May had come and gone, and now, so did most of June. Karnail's funeral also went along with that, as did my birthday. Actually, to make matters worse, his funeral was held on the week of my birthday, so to say that was the week from hell would be an understatement. 

The service was beautiful of course, his family had put something together that was just so special and true to who Karnail was as a person that I truly wouldn't have changed a thing about it. They gave us all a chance to speak, which I was so appreciative of even though I didn't take the opportunity. I just knew I wouldn't be able to make it through a speech without breaking down into tears, and a church full of people did not need to see that. Surprisingly, Rufus and Ondre chose not too as well. I guess they felt the same way as me that they knew they wouldn't be able to keep it together so they didn't wanna have to subject others to that. 

I know Ondre specifically was having a really hard time with it, considering Karnail always said that if anything ever happened to him, he would want Ondre to replace him in D12. He never wanted to join before because I guess he always felt like he was never good enough, but after Karnail died he really wanted to do it for him. He just wanted to be able to honour him, and live up to his legacy as best he could, but I know that also made him feel extremely nervous. I understand, I can't imagine the kind of pressure that would put on someone, but I have no doubt he's gonna be amazing. As long as he has the boys' support, I know he'll be great. 

So, after a long, hard, gut-wrenching month of nothing but tears and a constant feeling of grief, Marshall was back on tour with all the boys. I know they all felt super weird about going back on tour so soon after Karnail, but DeShaun rounded them up all as he does so well and said this is what Karnail would have wanted. He wouldn't have wanted them to stop doing their thing just because of him, in fact he would want them to push harder now more than ever. I completely agreed. Them going on tour was a way to honour Karnail, and they wanted to take every chance they could to further his legacy. So, that's exactly what happened. 

From my understanding, they were all in Arizona as of last night, and then today, me and Sharonda were flying out to Lakeside, California to go and meet them all. Marshall had been on my ass about going out there for a few days to go and experience 'tour life', as he called it, and then when Sharonda said she was gonna go to go see DeShaun, I finally agreed. If she's going, I may as well. Plus it was the weekend, I didn't have to work, and my mom said she would watch Isaiah, so why not? It's only a few days. I also still had yet to see any of their shows, so I really wanted to go for that reason as well. 

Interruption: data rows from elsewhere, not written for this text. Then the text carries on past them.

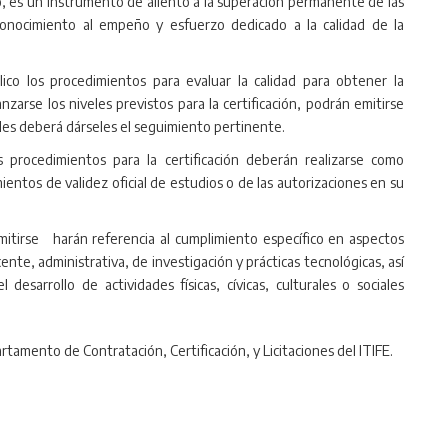
o, es un instrumento de aliento a la superación permanente de las
conocimiento al empeño y esfuerzo dedicado a la calidad de la
lico los procedimientos para evaluar la calidad para obtener la
nzarse los niveles previstos para la certificación, podrán emitirse
les deberá dárseles el seguimiento pertinente.
os procedimientos para la certificación deberán realizarse como
ientos de validez oficial de estudios o de las autorizaciones en su
emitirse harán referencia al cumplimiento específico en aspectos
ente, administrativa, de investigación y prácticas tecnológicas, así
desarrollo de actividades físicas, cívicas, culturales o sociales
tamento de Contratación, Certificación, y Licitaciones del ITIFE.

Around 5 o'clock, we finally landed and I know we were both so thankful to be off of that plane. Sharonda kept saying how uncomfortable she felt sitting in that cramped seat with her being pregnant, which I completely understood. I couldn't imagine having to fly when you're that pregnant, but she wanted to see DeShaun, and she was gonna get there one way or another. 

"So who's picking us up again?" I asked, trailing behind Sharonda as I clutched my luggage in my dominate hand. 

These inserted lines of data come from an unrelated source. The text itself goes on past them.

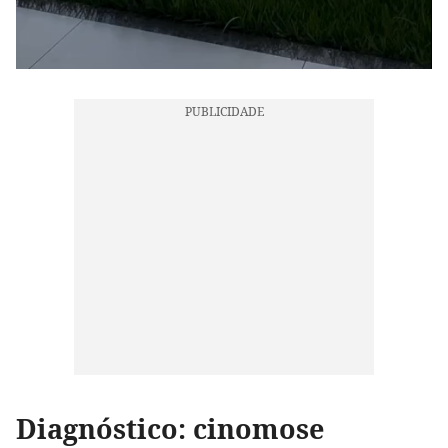
Diagnóstico: cinomose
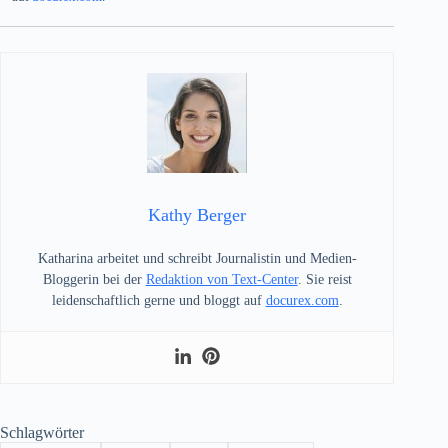
Kathy Berger
Katharina arbeitet und schreibt Journalistin und Medien-
Bloggerin bei der
Redaktion von Text-Center
. Sie reist
leidenschaftlich gerne und bloggt auf
docurex.com
.
Schlagwörter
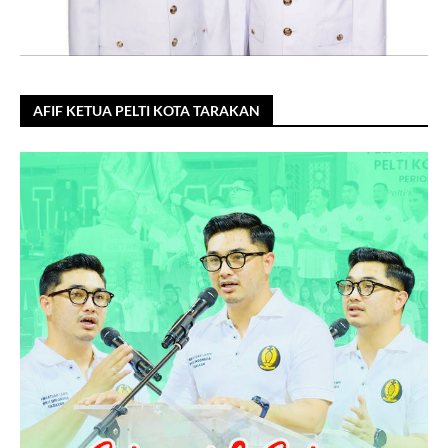
AFIF KETUA PELTI KOTA TARAKAN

"It's usually just a car with a random driver, but Pauls picked me up before too."  She replied back as she weaved quickly through the crowded airport. I couldn't believe how fast she was moving for five months pregnant, I was already waddling at a snails pace when I was five months! 

"And where the hell are we even going?" I yelled as I lost her for a few moments due to all the many people I was attempting to dodge. "Is there a hotel?"